27年前に生まれたことをやめにして、きょう生まれたことにするのだ。
両足切断したまま、きょう生まれたのだ。
きょう生まれたものには一切がまっさらなのだ。それで一切文句なし」
ということでした。
手も足も自由に動いた昔の自分と比べるから、今が苦しいんだと考えたのですね。
そしてそのもとにあるのは、27年前に自分が生まれたということだというのです。
だから、27年前に生まれたということはもう忘れてしまおう。
そして、今日、両足のない、右手の不自由な、この体で生まれたことにしよう。
それでもう何にも文句なしにしよう。
そう考えたのです。
そして、次の4つのことを心に決めてそれからの人生を過ごしました。
その4つというのは、
一 微笑を絶やさない
一 人の話を素直に聞こう
一 親切にしよう
一 絶対に怒らない
ということだそうです。
こうして小沢さんは、最後は岐阜県のお寺の住職さんになり、58年の生涯を終えました。

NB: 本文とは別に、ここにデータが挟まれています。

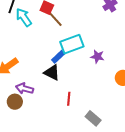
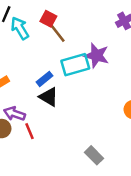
blue rectangle: (58, 57) -> (44, 79), moved
purple star: (97, 57) -> (97, 56), moved, size x1.5
red line: (69, 99) -> (29, 131), moved, turned -32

小沢さんは何度も、腕や足がちゃんと動いていればよかったと思ったでしょうね。
でも、いつまで考えていても、腕や足が動くことはありません。
そう自分に言い聞かせるために、「本日ただいま誕生」というすごい考え方を自分で発明したわけです。
小沢さんほどの大変さはなくても、私たちもたまに、こうだったらよかったのにとか、こんなふうにできれば最高だったなあとかと、できない自分、できなかった自分を思って、後悔したりうらやましがったりすることがあります。
でも、どんなに後悔しても時間はもとにはもどりませんし、どんなにうらやましがっても今の自分が変わることはありません。
そんなふうに思ってがっかりしながら毎日を過ごしていても、何もいいことはないでしょう。
そんなときは小沢さんのように、自分はたった今生まれたんだ、ここがスタートなんだ、と思って、昔のことはきれいさっぱり忘れることも大切なことではないでしょうか。
誰にでも、できなかったことや嫌だった思い出があると思います。
でも、そういうことをずっと考えていると、自分の心がどんどん沈んで行ってしまうでしょう。
昔のことは忘れて、今日生まれたというフレッシュな気持ちで、たった今からがんばってみてはどうでしょうか。
その方が自分の力も心もどんどんと伸びていくのではないかと先生は思いますよ。